1. The stochastic matrix is \(P = \left( {\begin{array}{*{20}{c}}{.5}&{.25}&{.25}\\{.25}&{.5}&{.25}\\{.25}&{.25}&{.5}\end{array}} \right)\).
2. The probability that the animal will choose food #2 after the initial trial is 0.3125.

Step-by-step solution

Determine the stochastic matrix

a)

Let the food be labeled 1, 2, and 3.

The following table represents the animal's behavior.

From:			To:
1	2	3
.5 .25 .25	.25 .5 .25	.25 .25 .5	1 2 3

From this, the stochastic matrix is \(P = \left( {\begin{array}{*{20}{c}}{.5}&{.25}&{.25}\\{.25}&{.5}&{.25}\\{.25}&{.25}&{.5}\end{array}} \right)\).

Determine the probability that will choose food #2 after the initial trial

b)

After the initial trial, there are two trials.
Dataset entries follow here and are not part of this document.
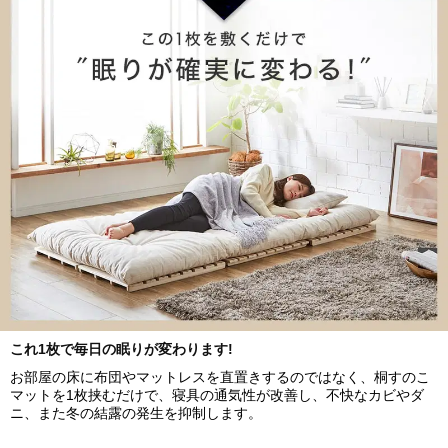
シングル
セミダブル
ダブル
これ1枚で毎日の眠りが変わります!
お部屋の床に布団やマットレスを直置きするのではなく、桐すのこ
マットを1枚挟むだけで、寝具の通気性が改善し、不快なカビやダ
ニ、また冬の結露の発生を抑制します。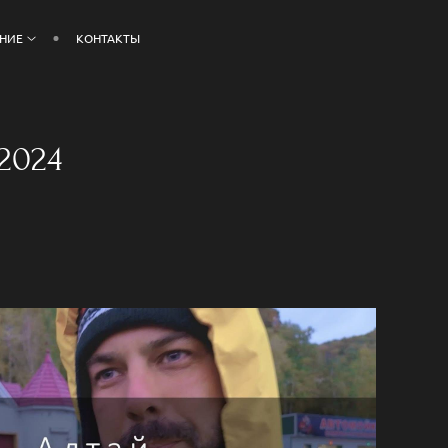
ЕНИЕ
КОНТАКТЫ
2024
The initial state vector is \({{\mathop{\rm x}\nolimits} _0} = \left( {\begin{array}{*{20}{c}}1\\0\\0\end{array}} \right)\).

Compute \({{\mathop{\rm x}\nolimits} _2}\) as shown below:

\(\begin{array}{c}{{\mathop{\rm x}\nolimits} _1} = P{{\mathop{\rm x}\nolimits} _0}\\ = \left( {\begin{array}{*{20}{c}}{.5}&{.25}&{.25}\\{.25}&{.5}&{.25}\\{.25}&{.25}&{.5}\end{array}} \right)\left( {\begin{array}{*{20}{c}}1\\0\\0\end{array}} \right)\\ = \left( {\begin{array}{*{20}{c}}{0.5 + 0 + 0}\\{0.25 + 0 + 0}\\{0.25 + 0 + 0}\end{array}} \right)\\ = \left( {\begin{array}{*{20}{c}}{0.5}\\{0.25}\\{0.25}\end{array}} \right)\end{array}\)
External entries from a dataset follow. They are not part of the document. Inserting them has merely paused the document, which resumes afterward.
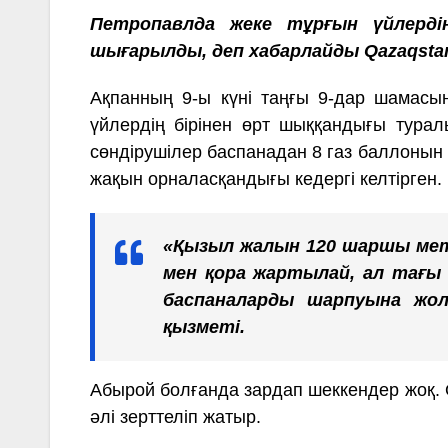
Петропавлда жеке тұрғын үйлерді
шығарылды, деп хабарлайды Qazaqstan
Ақпанның 9-ы күні таңғы 9-дар шамасын
үйлердің бірінен өрт шыққандығы турал
сөндірушілер баспанадан 8 газ баллонын 
жақын орналасқандығы кедергі келтірген.
«Қызыл жалын 120 шаршы метр
мен қора жартылай, ал тағы
баспаналарды шарпуына жол
қызметі.
Абырой болғанда зардап шеккендер жоқ. 
әлі зерттеліп жатыр.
\(\begin{array}{c}{{\mathop{\rm x}\nolimits} _2} = P{{\mathop{\rm x}\nolimits} _1}\\ = \left( {\begin{array}{*{20}{c}}{.5}&{.25}&{.25}\\{.25}&{.5}&{.25}\\{.25}&{.25}&{.5}\end{array}} \right)\left( {\begin{array}{*{20}{c}}{.5}\\{.25}\\{.25}\end{array}} \right)\\ = \left( {\begin{array}{*{20}{c}}{0.25 + 0.0625 + 0.0625}\\{0.25 + 0.125 + 0.0625}\\{0.125 + 0.0625 + 0.125}\end{array}} \right)\\ = \left( {\begin{array}{*{20}{c}}{0.375}\\{0.3125}\\{0.3125}\end{array}} \right)\end{array}\)

Thus, the probability that the animal will choose food #2 after the initial trial is 0.3125.